Through coursework, independent research and field studies, Yenching Scholars examine China’s past, present and future, with particular emphasis on its development and role in the world. Working closely with academic mentors, they create their own study programs, choosing from six academic concentrations and a variety of extracurricular activities.
Cole McFaul earned a bachelor’s degree in political science at Stanford in 2020 and is pursuing a master’s degree in East Asian studies in the School of Humanities and Sciences. At Yenching Academy, he plans to focus on politics and international relations and improve his Chinese language abilities. By the end of the program, he hopes to be more comfortable reading Chinese texts and speaking in Chinese about economic and political issues.

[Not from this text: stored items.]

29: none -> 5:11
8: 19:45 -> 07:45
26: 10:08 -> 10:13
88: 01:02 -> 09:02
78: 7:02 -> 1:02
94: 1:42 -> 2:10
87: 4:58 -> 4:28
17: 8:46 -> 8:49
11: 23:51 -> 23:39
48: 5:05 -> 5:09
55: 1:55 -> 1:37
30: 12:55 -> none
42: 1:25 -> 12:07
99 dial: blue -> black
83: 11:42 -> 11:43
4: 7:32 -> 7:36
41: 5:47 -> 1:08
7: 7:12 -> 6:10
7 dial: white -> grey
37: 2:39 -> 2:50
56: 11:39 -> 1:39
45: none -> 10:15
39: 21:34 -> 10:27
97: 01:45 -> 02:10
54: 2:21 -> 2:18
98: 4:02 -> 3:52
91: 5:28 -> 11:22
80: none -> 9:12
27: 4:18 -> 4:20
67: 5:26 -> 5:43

“At Stanford and especially as a co-term student in East Asian Studies, I have spent a lot of time trying to understand Chinese history, politics, economics and culture in the classroom,” he said. “In Beijing, where I will be immersed in the country’s language and culture, I will be given the chance to apply what I have learned at Stanford and to deepen my own understanding of the country in a more hands-on setting.”
Eventually, McFaul said, he hopes to contribute to improving relations between the United States and China, either through research or policymaking.
Caroline Zhang is a co-term student pursuing a master’s degree in computer science in the School of Engineering and a bachelor’s degree in economics, with a minor in international relations, in the School of Humanities and Sciences.
Zhang’s planned course of study at Yenching Academy will include a concentration in economics and management.
As a Yenching Scholar, Zhang hopes to conduct research on how private sector players are integrated into Chinese smart city development and to explore comparative approaches to data protection across the United States and China.
“Eventually, I would like to pursue a career helping innovate or fund technology improvements across borders,” she said. “I want to be a voice in the conversation championing global collaboration and prosperity.”